Bahasa Indonesia dalam MEA 2015

Liliana Muliastuti  ;  Kandidat Doktor Pendidikan Bahasa;
Penanggung Jawab Akademik Pengajaran BIPA UNJ
MEDIA INDONESIA, 07 Februari 2015

                                                                                                                                     
                                                

ADA satu hal strategis yang sering terlewatkan dalam sorotan mengenai persiapan Indonesia menghadapi Masyarakat Ekonomi ASEAN (MEA) yang akan berlaku mulai Desember 2015. Begitu banyak wacana dan sorotan, tetapi hampir seluruhnya lebih banyak membicarakan persiapan tersebut dari segi kepentingan strategis Indonesia, khususnya di bidang ekonomi.

Mungkin karena isu politik dan ekonomi dianggap lebih `seksi', sehingga hal-hal penting yang menyangkut kebudayaan nasional dalam MEA 2015 tak tersentuh. Padahal, persiapan pelaksanaan MEA 2015 jika diha dapi dengan tahapan-tahapan yang tepat dan benar akan memberi kontribusi positif bagi produk kebudayaan nasional kita. Hal itu khususnya menyangkut posisi bahasa nasional kita, bahasa Indonesia.

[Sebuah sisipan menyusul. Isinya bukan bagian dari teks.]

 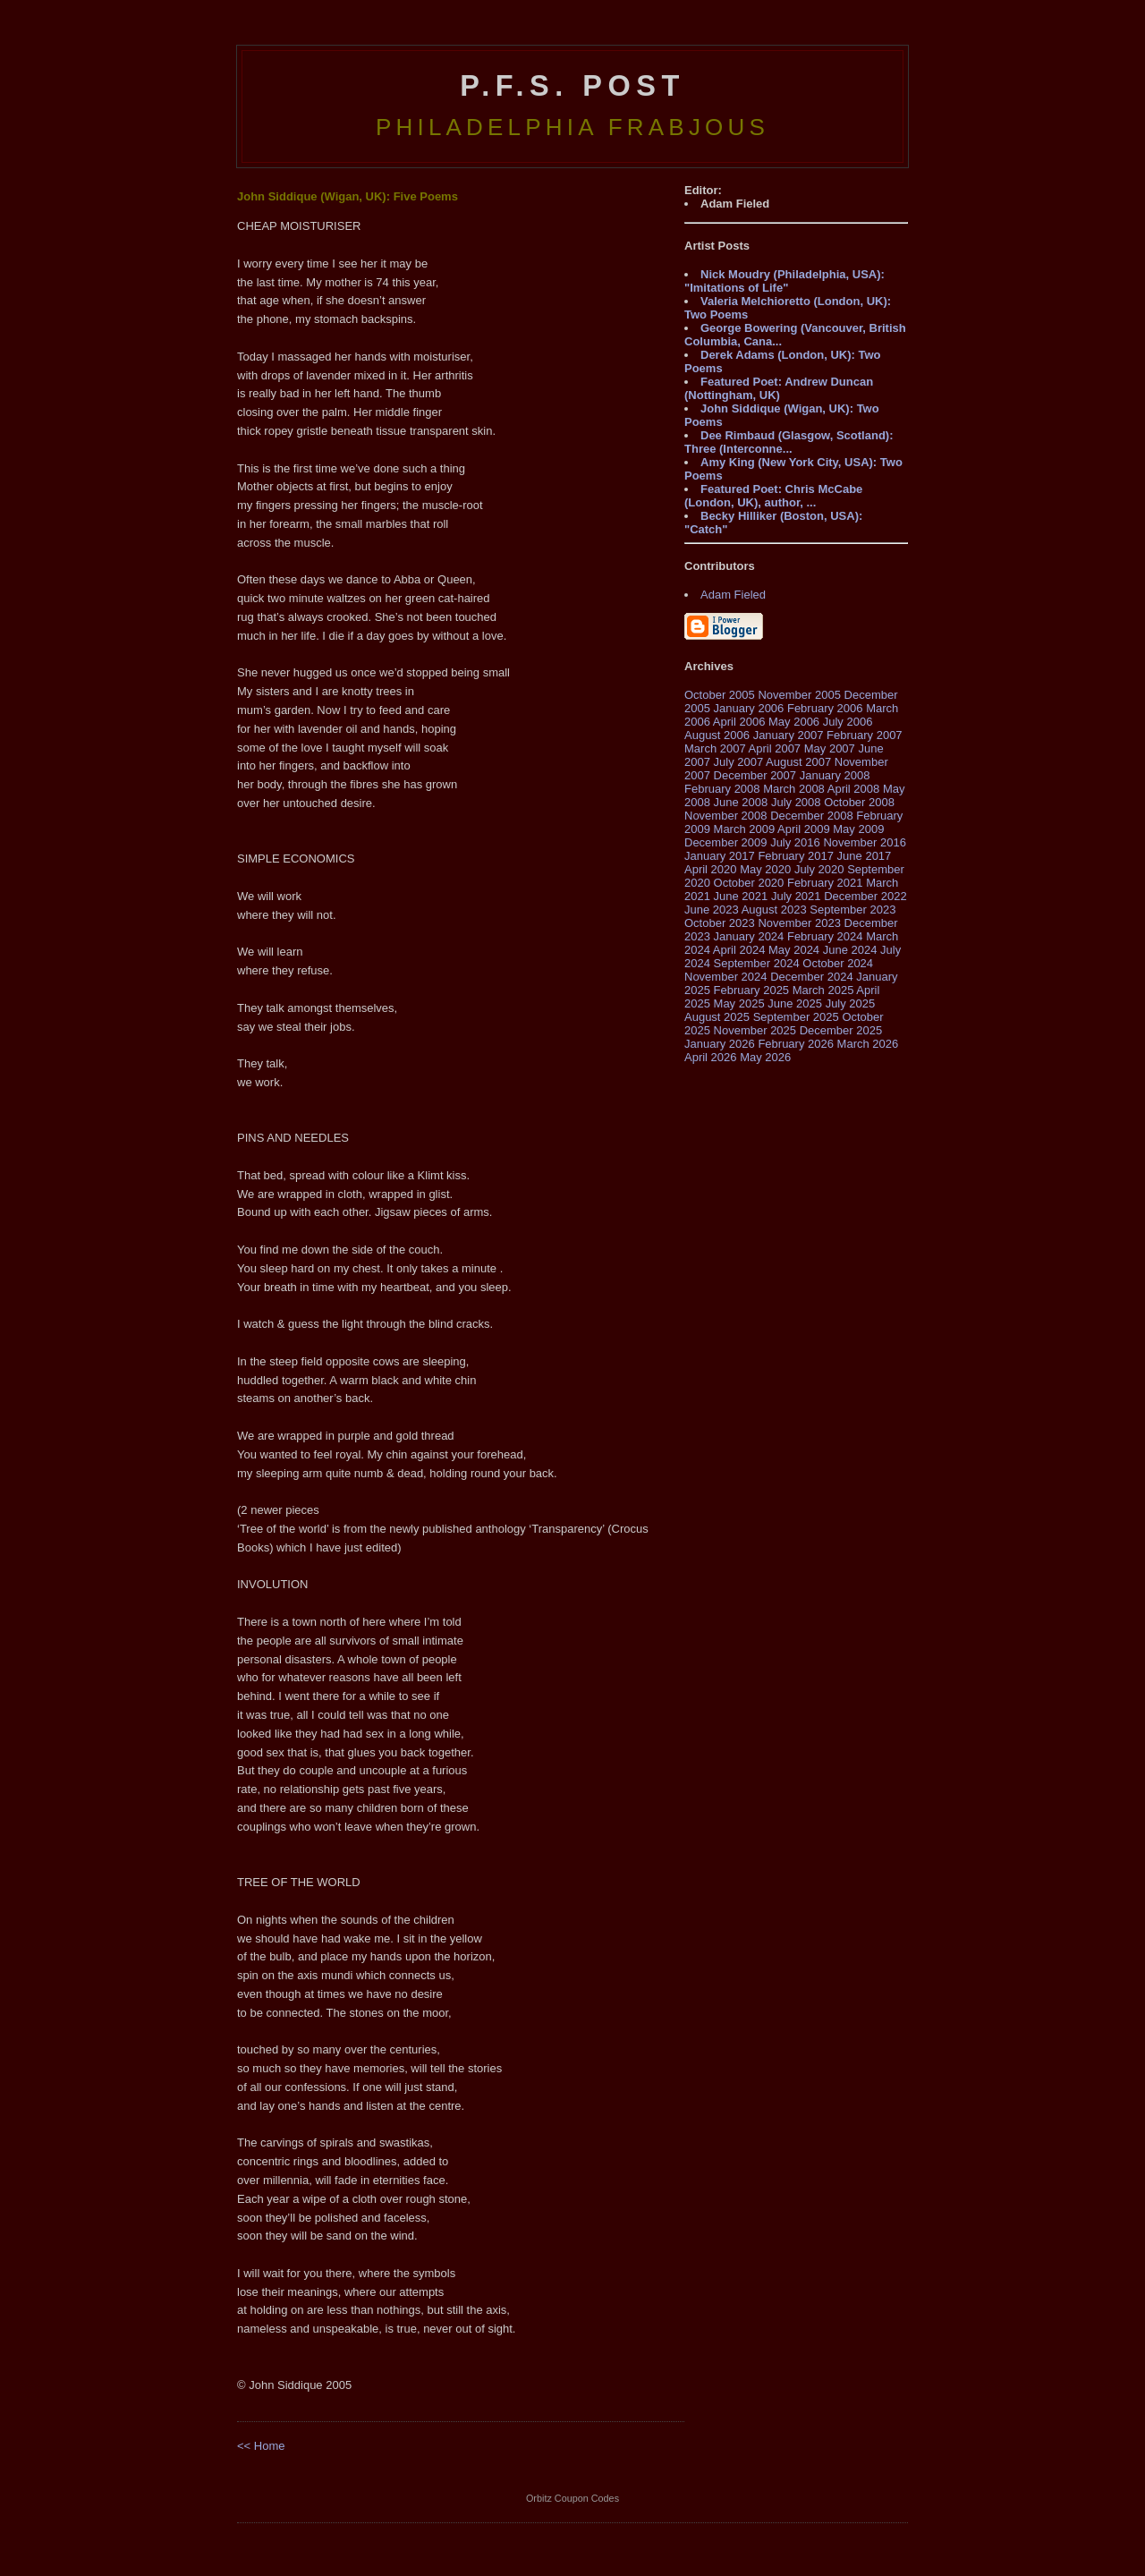 What do you see at coordinates (726, 976) in the screenshot?
I see `November 2024` at bounding box center [726, 976].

Selama ini kita dihadapkan pada pertanyaan penting, yakni seberapa besar peluang bahasa Indonesia menjadi bahasa internasional? Sadarkah kita, MEA 2015 ternyata juga membuka kesempatan lebih luas buat internasionalisasi bahasa Indonesia. Memang sampai hari ini, bahasa Indonesia belum memiliki aura transnasional--meminjam istilah Ben Anderson. Sistem global selalu mengaitkan pengaruh sebuah bahasa dengan pengaruh negarabangsa pengguna bahasa tersebut dari segi sejarah, kebudayaan, politik, dan ekonomi negara-bangsa bersangkutan.

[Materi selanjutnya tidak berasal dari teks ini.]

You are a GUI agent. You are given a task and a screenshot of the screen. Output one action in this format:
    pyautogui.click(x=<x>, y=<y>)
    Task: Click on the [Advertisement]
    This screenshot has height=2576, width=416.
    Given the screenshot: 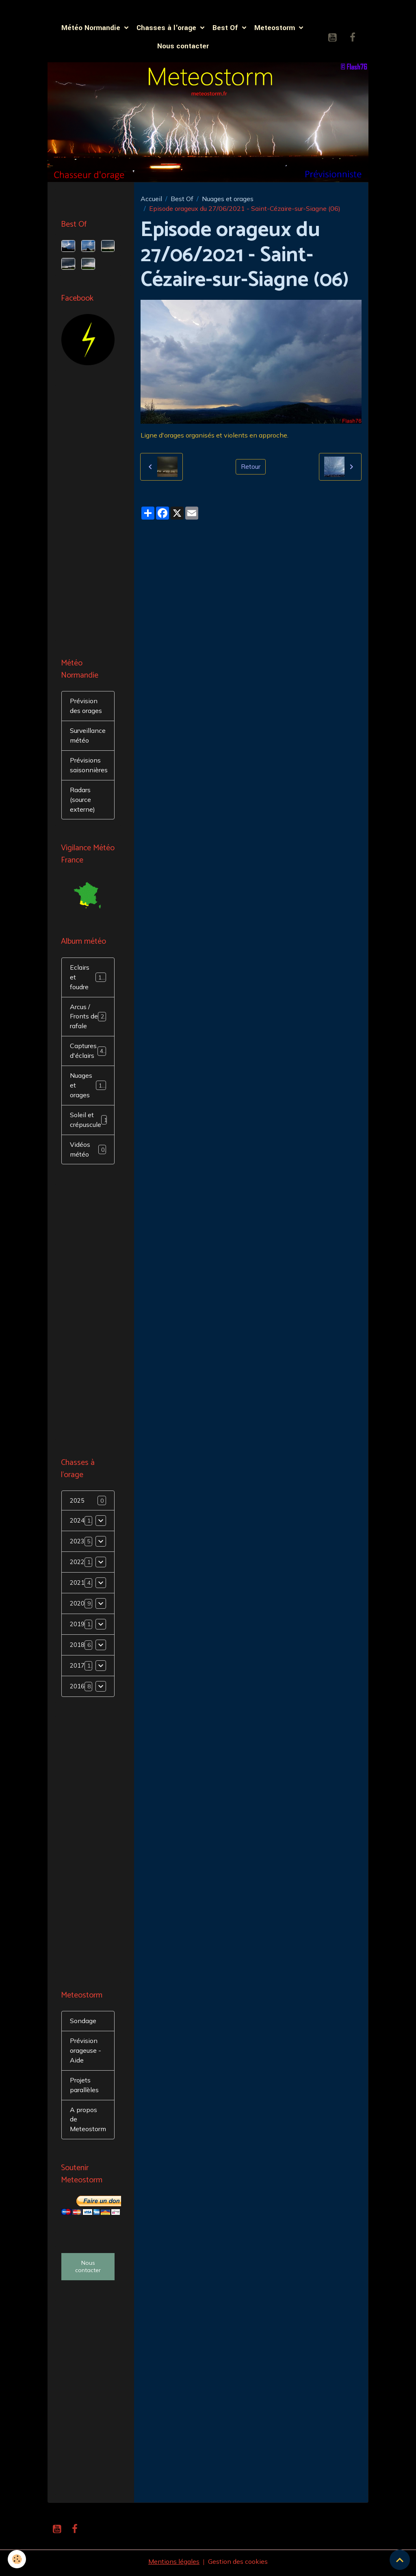 What is the action you would take?
    pyautogui.click(x=88, y=514)
    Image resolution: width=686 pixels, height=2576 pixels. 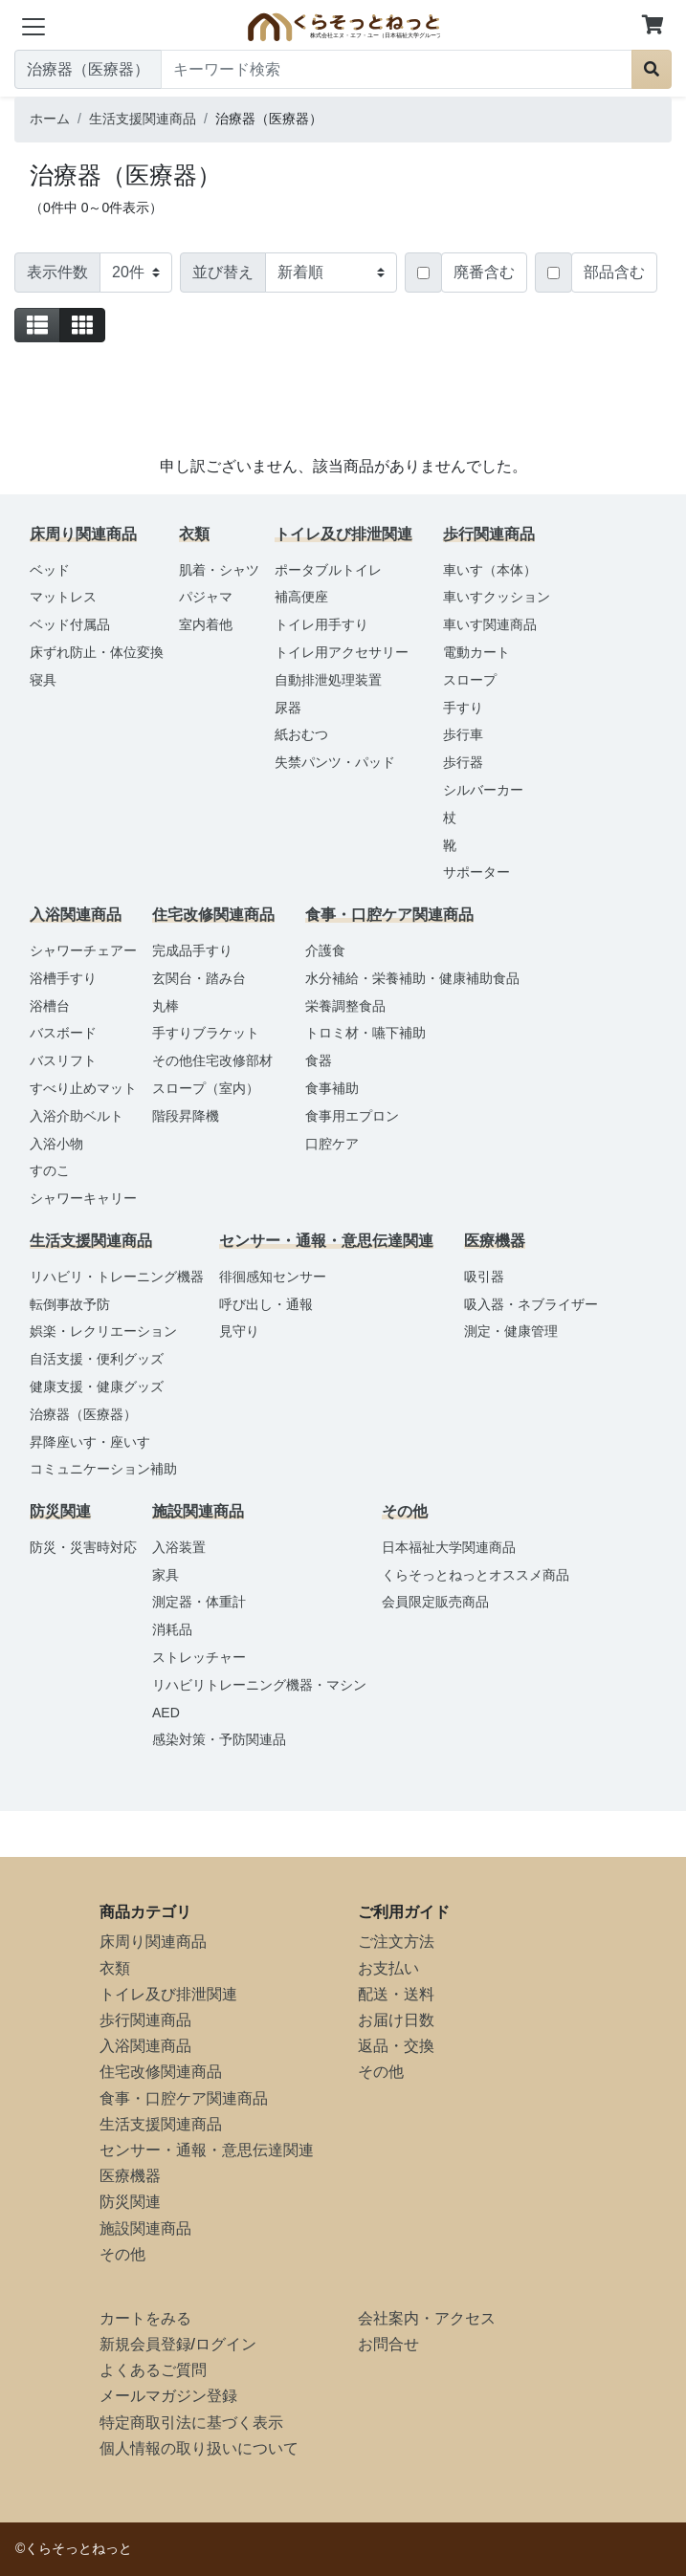 I want to click on [button], so click(x=652, y=26).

Namun, sadarkah kita pada kecerdasan visi para pendiri (founding fathers) republik ini? Peristiwa Sumpah Pemuda 28 Oktober 1928 yang menegaskan sikap menjunjung bahasa Indonesia sebagai bahasa persatuan (lingua franca) ialah bukti ketajaman visi tersebut. Indonesianis seperti Ben Anderson mencatat, satu-satunya negara di Asia Tenggara yang mencapai sebuah bahasa nasional tanpa tentangan dan yang sekaligus juga merupakan lingua franca ialah Indonesia.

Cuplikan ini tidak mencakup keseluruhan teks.